The misconduct outlined by a report detailing the specifics of IRS agents targeting conservative groups for extra scrutiny was inexcusable, the president said. “Americans are right to be angry about it,” he said. “I’m angry about it. I will not tolerate this behavior in any government agency, but especially in the IRS … given the reach it has into all our lives.”
An IRS official apologized on Friday for targeting Tea Party-affiliated groups but said the incident was limited to a few organizations and a few rogue IRS agents. But as more information emerged, it became clear other conservative groups were targeted and agency administrators knew about the situation last year.
President Obama announced today he had requested and accepted the resignation of the agency’s acting commissioner, Steve Miller, who knew agents were singling out conservative groups as early as May 2012 but never said anything about it.
“The law should be applied in a fair and impartial way,” the president said. “That’s what I expect. That’s what the American people deserve. And that’s what we’re going to do.”
President Obama said he would seek bipartisan support from Congress as it performs its oversight role, “in a way that doesn’t smack of partisan politics.”
Speaking on CNN shortly after the president’s statement, Rep. Darrell Issa, R-Calif., said he expected the White House to find willing partners on Capitol Hill, where members of Congress have vowed to do bipartisan work on the issue.
“What’s happened wrong today could happen wrong tomorrow to a different group,” Issa said.

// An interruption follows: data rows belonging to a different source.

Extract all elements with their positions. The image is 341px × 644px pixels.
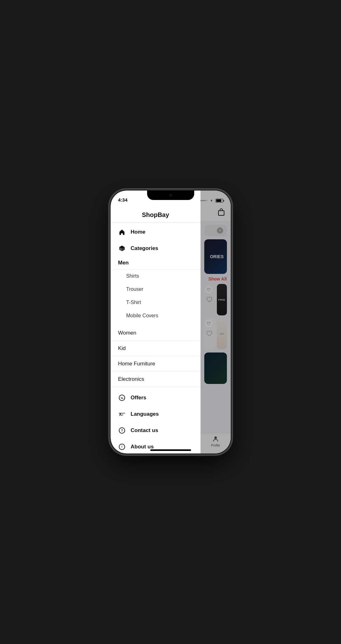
wifi-icon bbox=[209, 199, 214, 203]
home-indicator bbox=[150, 449, 191, 451]
svg-text:?: ? bbox=[121, 429, 123, 432]
tag-icon: % bbox=[118, 394, 126, 402]
languages-label: Languages bbox=[131, 411, 159, 417]
category-women[interactable]: Women bbox=[111, 325, 201, 341]
info-circle-icon: ! bbox=[118, 443, 126, 451]
overlay-dim[interactable] bbox=[201, 191, 231, 453]
notch bbox=[147, 191, 194, 200]
navigation-drawer: ShopBay Home bbox=[111, 191, 201, 453]
svg-text:A: A bbox=[122, 414, 124, 416]
drawer-item-home[interactable]: Home bbox=[111, 224, 201, 240]
category-electronics[interactable]: Electronics bbox=[111, 372, 201, 387]
question-circle-icon: ? bbox=[118, 427, 126, 434]
status-icons bbox=[201, 199, 223, 203]
drawer-item-languages[interactable]: A A Languages bbox=[111, 406, 201, 422]
offers-label: Offers bbox=[131, 395, 146, 401]
drawer-header: ShopBay bbox=[111, 206, 201, 223]
drawer-item-contact[interactable]: ? Contact us bbox=[111, 422, 201, 439]
translate-icon: A A bbox=[118, 410, 126, 418]
categories-label: Categories bbox=[131, 245, 158, 252]
category-home-furniture[interactable]: Home Furniture bbox=[111, 356, 201, 372]
contact-label: Contact us bbox=[131, 427, 158, 434]
home-label: Home bbox=[131, 229, 146, 235]
home-icon bbox=[118, 228, 126, 236]
svg-text:%: % bbox=[120, 397, 123, 400]
drawer-item-about[interactable]: ! About us bbox=[111, 439, 201, 453]
time-display: 4:34 bbox=[118, 197, 128, 203]
about-label: About us bbox=[131, 444, 154, 450]
category-tshirt[interactable]: T-Shirt bbox=[111, 296, 201, 309]
category-men-header[interactable]: Men bbox=[111, 257, 201, 269]
cube-icon bbox=[118, 245, 126, 252]
app-title: ShopBay bbox=[142, 211, 169, 218]
battery-icon bbox=[216, 199, 223, 203]
drawer-item-offers[interactable]: % Offers bbox=[111, 390, 201, 406]
drawer-item-categories[interactable]: Categories bbox=[111, 240, 201, 257]
svg-text:!: ! bbox=[121, 445, 122, 449]
category-trouser[interactable]: Trouser bbox=[111, 283, 201, 296]
category-kid[interactable]: Kid bbox=[111, 341, 201, 356]
signal-icon bbox=[201, 200, 207, 201]
category-mobile-covers[interactable]: Mobile Covers bbox=[111, 309, 201, 322]
category-shirts[interactable]: Shirts bbox=[111, 269, 201, 283]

Conservative political groups apparently were not the only ones targeted by the IRS. Franklin Graham, who heads up the Billy Graham Evangelistic Association and Samaritan’s Purse, said both ministries had been singled out last year by the government agency after the Billy Graham ministry placed ads in newspapers supporting a vote last May on a constitutional amendment in North Carolina that recognized marriage as only being between a man and a woman.
“I do not believe the IRS audits of our two organizations last year is a coincidence—or justifiable,” Graham wrote in a letter to President Obama.